平和エッセイ

スピリチュアルな視点から平和について考える

人間力(2005年7月)

2005年08月01日 | バックナンバー
 学習院院長の田島義博氏は、学習院での教育の目標を「人間力」の形成においている(『「人間力」の育て方』産経新聞社)。人間力というのは聞き慣れない言葉だが、これは田島先生の造語である。田島先生は、学問的専門は経済学であるが、近年の日本における様々な経済不祥事に強い危機感をいだいた。企業や官界の指導的立場にある一流大学出のエリートが、法を破り、嘘をつき、私腹を肥やす。今の社会は「お金のためなら、何でもあり」の世の中になってしまった。日本社会の倫理観が崩れてきている。これまでの日本の教育のあり方に根本的な間違いがあったのではないか。知育と体育はあっても、いちばん大切な人間としての教育、心の教育をなおざりにしてきたのではないか。

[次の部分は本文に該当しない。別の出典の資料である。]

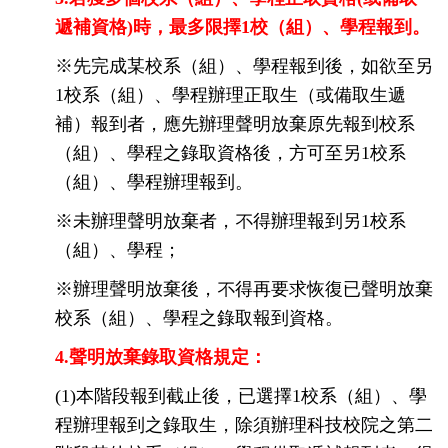
遞補資格)時，最多限擇1校（組）、學程報到。
※先完成某校系（組）、學程報到後，如欲至另
1校系（組）、學程辦理正取生（或備取生遞
補）報到者，應先辦理聲明放棄原先報到校系
（組）、學程之錄取資格後，方可至另1校系
（組）、學程辦理報到。
※未辦理聲明放棄者，不得辦理報到另1校系
（組）、學程；
※辦理聲明放棄後，不得再要求恢復已聲明放棄
校系（組）、學程之錄取報到資格。
4.聲明放棄錄取資格規定：
(1)本階段報到截止後，已選擇1校系（組）、學
程辦理報到之錄取生，除須辦理科技校院之第二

 田島先生は、「人間力」は「アタマ、ココロ、ハラ、カラダ」から成り立つと考える。アタマとカラダについては今さら説明するまでもないだろう。ココロというのは、包容力、他人を思いやる心、嘘や裏切り、不正、不公平を憎む心だという。ハラは、勇気、決断力、「渇しても盗泉の水を飲まず」とやせ我慢できる力。罪を部下になすりつけないで、自分がひとりで責任をとる度量である。

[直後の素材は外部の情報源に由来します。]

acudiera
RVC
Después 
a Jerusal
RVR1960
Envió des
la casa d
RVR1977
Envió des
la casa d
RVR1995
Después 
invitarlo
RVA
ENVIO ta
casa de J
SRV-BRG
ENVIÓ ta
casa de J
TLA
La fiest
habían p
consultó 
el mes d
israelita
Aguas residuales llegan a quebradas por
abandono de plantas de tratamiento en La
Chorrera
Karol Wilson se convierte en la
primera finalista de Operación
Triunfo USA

 日本にはかつては、こういうココロとハラをもった人々がかなりいたように思う。それはなにも西郷隆盛や勝海舟などいった歴史上の有名人ばかりではない。市井の平凡なおじさんやおばさんの中にも大勢いた。田島先生は事情があってお祖母さんに育てられたが、本書の中にかいま見られるお祖母さんも、まさにそういうココロとハラをもった人であったようだ。そういう人々が日本社会を底辺で支え、次世代のココロとハラをもった人々を育ててきたのであろう。

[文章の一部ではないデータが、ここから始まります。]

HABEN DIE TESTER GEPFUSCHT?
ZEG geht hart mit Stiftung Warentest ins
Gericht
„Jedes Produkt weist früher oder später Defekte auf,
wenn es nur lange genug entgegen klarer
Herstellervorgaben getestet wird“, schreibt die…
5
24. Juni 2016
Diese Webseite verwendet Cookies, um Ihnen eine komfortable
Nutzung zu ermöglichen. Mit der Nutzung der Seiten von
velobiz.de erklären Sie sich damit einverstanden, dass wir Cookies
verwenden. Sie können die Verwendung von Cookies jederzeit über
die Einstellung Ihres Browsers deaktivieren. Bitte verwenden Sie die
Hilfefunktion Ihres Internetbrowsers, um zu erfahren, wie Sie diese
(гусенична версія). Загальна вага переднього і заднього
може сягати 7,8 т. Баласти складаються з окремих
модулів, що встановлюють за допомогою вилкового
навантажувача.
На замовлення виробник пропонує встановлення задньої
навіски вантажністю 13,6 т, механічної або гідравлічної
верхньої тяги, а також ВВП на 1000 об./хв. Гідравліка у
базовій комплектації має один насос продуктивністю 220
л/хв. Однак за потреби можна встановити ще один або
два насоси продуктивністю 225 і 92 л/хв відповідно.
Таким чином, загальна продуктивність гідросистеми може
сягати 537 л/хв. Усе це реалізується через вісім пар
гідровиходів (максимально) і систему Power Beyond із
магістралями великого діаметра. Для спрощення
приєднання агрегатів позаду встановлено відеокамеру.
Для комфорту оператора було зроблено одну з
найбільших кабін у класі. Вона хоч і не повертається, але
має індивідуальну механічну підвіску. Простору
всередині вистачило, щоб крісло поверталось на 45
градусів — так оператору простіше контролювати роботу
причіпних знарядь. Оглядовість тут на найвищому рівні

 これに対して、現代日本の政治、経済、官界、マスコミのトップにある人々には、このようなココロとハラがあまり感じられない。不祥事が起こっても、責任は他に転嫁して、ひたすら自分の保身をはかる。「金で手に入らないものはない」「稼ぐが勝ち」などと公言してはばからない。こういう人物たちを日々見て育つ子どもたちは、どういう大人になるのだろう。教育は、学校だけの問題ではなく、社会全体の風潮の問題でもある。

 まず親が、自分の子どもにどういう人間になってもらいたいと願っているのか、自分に問いかけてみるべきであろう。一流大学を出て、大企業に就職して、よい相手と結婚して、お金持ちになってほしい、とだけ思っているのでは、その子はココロもハラもない人間になることは必定である。自分の子どもには、何よりも心が立派な人間、「人間力」に富んだ人間になってもらいたい、と親が願うことが先決である。